Exercise description - Nothing but an exact repetition of the entries should appear in the answer.

━━━━━━━━━━━━━━━━━━━━

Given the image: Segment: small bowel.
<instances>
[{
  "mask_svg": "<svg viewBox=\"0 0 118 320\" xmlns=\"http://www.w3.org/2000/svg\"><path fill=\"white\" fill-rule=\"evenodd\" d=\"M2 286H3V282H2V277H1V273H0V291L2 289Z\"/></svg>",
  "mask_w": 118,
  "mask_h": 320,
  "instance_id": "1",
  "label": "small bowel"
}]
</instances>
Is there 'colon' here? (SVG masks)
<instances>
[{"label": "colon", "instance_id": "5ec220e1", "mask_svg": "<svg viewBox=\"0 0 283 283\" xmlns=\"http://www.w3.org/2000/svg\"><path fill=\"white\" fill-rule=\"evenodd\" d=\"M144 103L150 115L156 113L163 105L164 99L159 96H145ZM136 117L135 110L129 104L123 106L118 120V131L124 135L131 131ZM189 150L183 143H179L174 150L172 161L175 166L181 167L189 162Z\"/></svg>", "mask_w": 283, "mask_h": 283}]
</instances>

━━━━━━━━━━━━━━━━━━━━

Solution to this exercise -
Given the image: Segment: small bowel.
<instances>
[{
  "mask_svg": "<svg viewBox=\"0 0 118 320\" xmlns=\"http://www.w3.org/2000/svg\"><path fill=\"white\" fill-rule=\"evenodd\" d=\"M2 286H3V282H2V277H1V273H0V291L2 289Z\"/></svg>",
  "mask_w": 118,
  "mask_h": 320,
  "instance_id": "1",
  "label": "small bowel"
}]
</instances>
Is there 'colon' here? (SVG masks)
<instances>
[{"label": "colon", "instance_id": "5ec220e1", "mask_svg": "<svg viewBox=\"0 0 283 283\" xmlns=\"http://www.w3.org/2000/svg\"><path fill=\"white\" fill-rule=\"evenodd\" d=\"M144 103L150 115L156 113L163 105L164 99L159 96H145ZM136 117L135 110L129 104L123 106L118 120V131L124 135L131 131ZM189 150L183 143H179L174 150L172 161L175 166L181 167L189 162Z\"/></svg>", "mask_w": 283, "mask_h": 283}]
</instances>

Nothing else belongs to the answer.